Gov 2.0 — the use of social media and social networking to increase transparency and encourage engagement with government organisations — has been gaining ground in Australia. Recently, the Australian Government Information Management Office released documents indicating the scope of Gov 2.0 adoption in the wake of the Government 2.0 Taskforce report.
Computerworld Australia caught up with Dutch author Davied van Berlo, whose book on Gov 2.0 — Civil Servant 2.0 (PDF) — was recently translated into English. Van Berlo is also the creator of the Civil Servant 2.0 social network.
What led you to create Civil Servant 2.0 and how many users does it have?
I noticed back in 2007 how people were coming together online and discussing issues in society on social networking sites and forums. I wondered, if people were gathering and organising themselves over the internet, what would that mean for government? How should government react to this development? And how should we as civil servants change to stay connected and use these online tools to improve our own way of working? I started the Civil Servant 2.0 network to get people together to discuss this issue. Currently the network has about 7000 members in the Netherlands and Belgium.
How long has the site been around? In you opinion has it had an impact on the government sector?
The blog started in February 2008, the networking site followed in June. People from all levels of government have since joined and through the network, ideas have been shared and members have been empowered to put the government 2.0 transformation on the agenda in their own organisations. I think Civil Servant 2.0 has had a huge impact in creating awareness about the 2.0 change and this has led to changes in government as well. However, there has not been an official Gov 2.0 taskforce or report; it's still very much a bottom up movement.
What kinds of conversations have been the most popular on the site?
There is some talk about tools, including Yammer and the iPad, but the majority of discussions are about how to behave as a civil servant online. Most of the time the answer is: Be professional and don't be stupid.

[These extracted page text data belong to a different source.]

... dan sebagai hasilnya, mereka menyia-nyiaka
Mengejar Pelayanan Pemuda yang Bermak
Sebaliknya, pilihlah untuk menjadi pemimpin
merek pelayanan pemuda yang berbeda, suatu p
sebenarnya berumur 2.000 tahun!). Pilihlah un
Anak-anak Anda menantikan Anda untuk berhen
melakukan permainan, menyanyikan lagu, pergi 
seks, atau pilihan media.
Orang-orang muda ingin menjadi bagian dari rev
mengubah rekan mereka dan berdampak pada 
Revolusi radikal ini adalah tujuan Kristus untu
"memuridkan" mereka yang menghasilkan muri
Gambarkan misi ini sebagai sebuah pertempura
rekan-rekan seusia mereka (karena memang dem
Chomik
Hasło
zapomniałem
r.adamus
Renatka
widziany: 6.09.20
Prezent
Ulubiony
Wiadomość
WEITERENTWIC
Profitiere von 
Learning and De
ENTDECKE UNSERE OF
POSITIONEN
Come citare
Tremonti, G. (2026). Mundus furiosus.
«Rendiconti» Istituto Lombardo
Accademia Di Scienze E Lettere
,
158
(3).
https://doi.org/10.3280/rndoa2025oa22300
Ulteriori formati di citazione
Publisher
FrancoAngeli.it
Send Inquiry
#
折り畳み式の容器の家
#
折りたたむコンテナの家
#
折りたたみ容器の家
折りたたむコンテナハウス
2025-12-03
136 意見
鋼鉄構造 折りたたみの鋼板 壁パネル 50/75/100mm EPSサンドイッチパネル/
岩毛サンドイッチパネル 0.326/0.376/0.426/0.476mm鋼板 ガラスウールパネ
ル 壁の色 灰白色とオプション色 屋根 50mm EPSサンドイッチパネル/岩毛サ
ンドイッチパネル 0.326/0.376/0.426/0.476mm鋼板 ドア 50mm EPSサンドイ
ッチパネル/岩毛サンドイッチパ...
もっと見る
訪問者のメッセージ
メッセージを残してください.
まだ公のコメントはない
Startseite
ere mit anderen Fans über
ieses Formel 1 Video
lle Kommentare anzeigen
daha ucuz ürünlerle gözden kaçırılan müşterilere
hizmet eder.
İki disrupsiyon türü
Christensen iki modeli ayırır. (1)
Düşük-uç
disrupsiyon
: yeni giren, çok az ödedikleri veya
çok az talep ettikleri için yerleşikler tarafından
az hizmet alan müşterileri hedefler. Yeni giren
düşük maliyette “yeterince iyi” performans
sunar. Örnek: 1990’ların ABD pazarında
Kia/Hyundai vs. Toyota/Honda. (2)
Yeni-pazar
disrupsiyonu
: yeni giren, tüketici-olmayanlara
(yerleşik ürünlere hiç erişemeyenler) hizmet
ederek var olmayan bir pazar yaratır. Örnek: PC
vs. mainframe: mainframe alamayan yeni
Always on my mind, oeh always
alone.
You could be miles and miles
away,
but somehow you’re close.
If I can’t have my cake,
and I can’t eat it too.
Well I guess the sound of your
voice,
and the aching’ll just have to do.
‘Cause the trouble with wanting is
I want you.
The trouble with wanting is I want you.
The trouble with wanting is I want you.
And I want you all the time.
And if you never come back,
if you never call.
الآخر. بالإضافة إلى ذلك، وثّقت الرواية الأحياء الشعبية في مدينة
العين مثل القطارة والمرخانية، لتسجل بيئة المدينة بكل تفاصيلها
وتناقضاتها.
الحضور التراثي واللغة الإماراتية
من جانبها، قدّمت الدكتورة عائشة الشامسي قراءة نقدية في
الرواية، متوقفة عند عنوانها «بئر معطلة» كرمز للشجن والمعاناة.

Another big issue is organisational change — working from outside the office, new managerial styles, like leadership 2.0, and results based management. And of course how to connect to society through channels like webcare, e-participation, crowdsourcing, all the way to transparency and open data. Sometimes people will write a blog, but you can also ask questions and organise meetings like 'open coffee'.
What trends are you seeing emerge in the Gov 2.0 space?
When I started out in 2008, the main discussion was whether or not there would be a change for government. Now it's about what that change looks like and how to act upon it. In nearly every part of the government, professionals are looking at what these changes mean for them: Webcare in public services, crowdsourcing in policymaking, and policemen using Twitter are all part of this.
The wave of civil servants using online tools in their work is unstoppable and there are a lot of social media courses being held in government organisations. In connection with a movement called 'The New Way of Working', this is changing how and where civil servants do their work and how government is organised. And we're only at the beginning of all these changes.
Are any of your users Australian? If so, how many and what kinds of topics are they discussing?
The Civil Servant 2.0 network is open to everyone who's interested in government 2.0, but it's in Dutch so we have mainly Dutch and Flemish members. However I keep a keen eye on developments in Australia. I have written a number of blogs and your Gov 2.0 initiative has featured in my books. There's a lot we can learn from each other!
What's coming up next on your IT agenda?
We've been using Ning for the Civil Servant 2.0 network but want to make it easy for every civil servant to start their own group and collaborate with people from inside government or invite people from outside. That's why we've started our own online tool, called Pleio (Government Square), so we can provide everyone with a free and safe tool (and all data is stored in the Netherlands) to work online. By doing so we create a platform for government 2.0 to take shape. Government organisations can also use Pleio as their intranet or to build their internet sites with it, so they're no longer locked into their ICT silos. I think this is really a momentous change!